I imagine that a lot of people reading this have never received personalized medicine as a part of their own health care. Can you explain why?
At this stage, precision diagnostics and therapies are integrated into certain types of specialty care, such as for some cancers and for critically ill children, but are not yet commonly used in general medical care. One barrier is cost, but the good news is that the price of DNA sequencing has dropped precipitously over the last few decades. Today, a lab-certified sequence of a whole genome costs $1,000, which is lower than the price of many routine medical tests. That opens up possibilities for widespread use.
However, clinics typically lack the technology and infrastructure to make information about our genes available and useful to clinicians. Scientists at the U are developing some of these technologies now. Making these advances accessible to clinics and patients, and educating the next generation of clinicians in these practices, will take time, cost and effort.
A significant challenge is that most of the information we have about genes comes from people of European descent. DNA-based tests or precision therapies that have been developed based on that information are of limited use for people who do not share that same ancestry, since there are different versions of genes in the human population. It is crucial that we engage diverse communities in research studies so that we can make precision medicine more equitable.
What is your outlook for the future?
As co-director of the U’s Center for Genomic Medicine, I have seen first-hand how precision medicine is transforming health care. I have routinely cared for children with life-threatening heart defects and complex medical problems who have been rapidly diagnosed with a genetic condition that allows us to tailor the right care to these children at the right time. Precision medicine technologies have had an enormous impact on the care of children and adults with complex medical conditions. I see a future where these innovations are applied broadly, routinely and inclusively across other medical disciplines, so that all members of society benefit equally from these discoveries.
Yet genetics is not the answer to everything.

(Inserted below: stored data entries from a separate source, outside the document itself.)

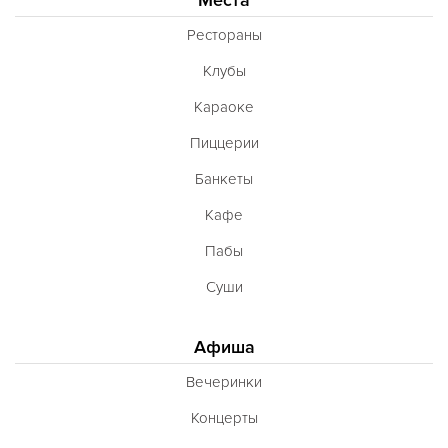
Французская
Рестораны
Чешская
Клубы
Шведская
Караоке
Швейцарская
Пиццерии
Шотландская
Банкеты
Эстонская
Кафе
Югославская
Пабы
Японская
Суши
Латиноамериканская
Гастрономическая
Афиша
Ливанская
Вечеринки
Эклектическая
Концерты
Паназиатская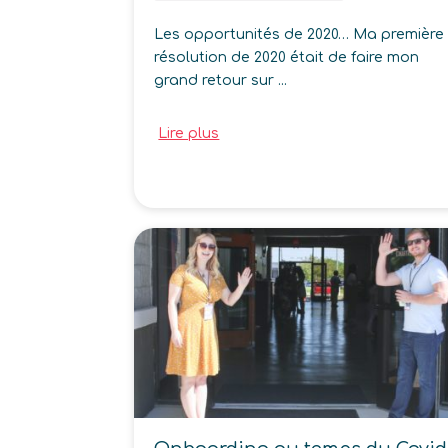
Les opportunités de 2020… Ma première
résolution de 2020 était de faire mon
grand retour sur ...
Lire plus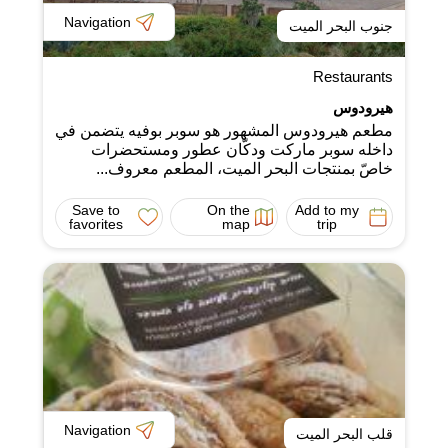
Navigation
جنوب البحر الميت
Restaurants
هيرودوس
مطعم هيرودوس المشهور هو سوبر بوفيه يتضمن في
داخله سوبر ماركت ودكّان عطور ومستحضرات
خاصّ بمنتجات البحر الميت، المطعم معروف...
Save to
On the
Add to my
favorites
map
trip
Navigation
قلب البحر الميت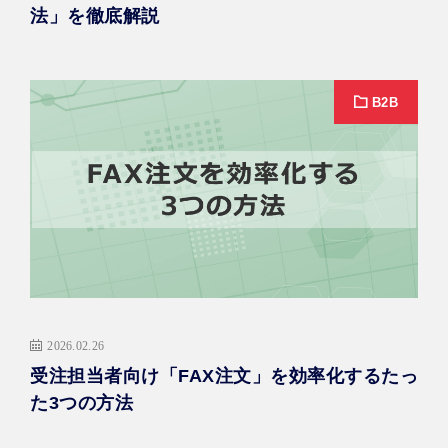
法」を徹底解説
B2B
2026.02.26
受注担当者向け「FAX注文」を効率化するたっ
た3つの方法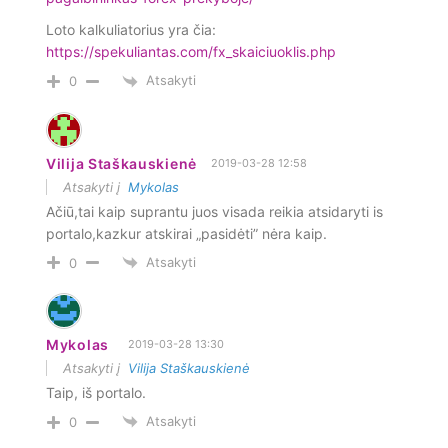
Loto kalkuliatorius yra čia:
https://spekuliantas.com/fx_skaiciuoklis.php
Atsakyti
0
Vilija Staškauskienė
2019-03-28 12:58
Atsakyti į
Mykolas
Ačiū,tai kaip suprantu juos visada reikia atsidaryti is
portalo,kazkur atskirai „pasidėti” nėra kaip.
Atsakyti
0
Mykolas
2019-03-28 13:30
Atsakyti į
Vilija Staškauskienė
Taip, iš portalo.
Atsakyti
0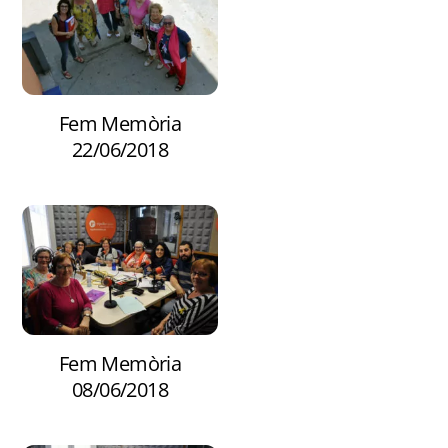
Fem Memòria
22/06/2018
Fem Memòria
08/06/2018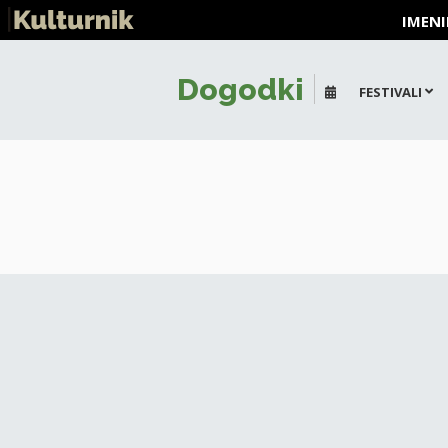
IMENI
Dogodki
FESTIVALI
+
-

Some people don’t get enough exercise, cannot access the health care they need or are experiencing the environmental consequences of climate change. These are a small sampling of the lifestyle, social and environmental factors that are having major impacts on our health. Talented researchers across the U are working on all of these facets of health. It will take all of us in the social, physical and health sciences, as well as the humanities and arts, to make the world a better and healthier place.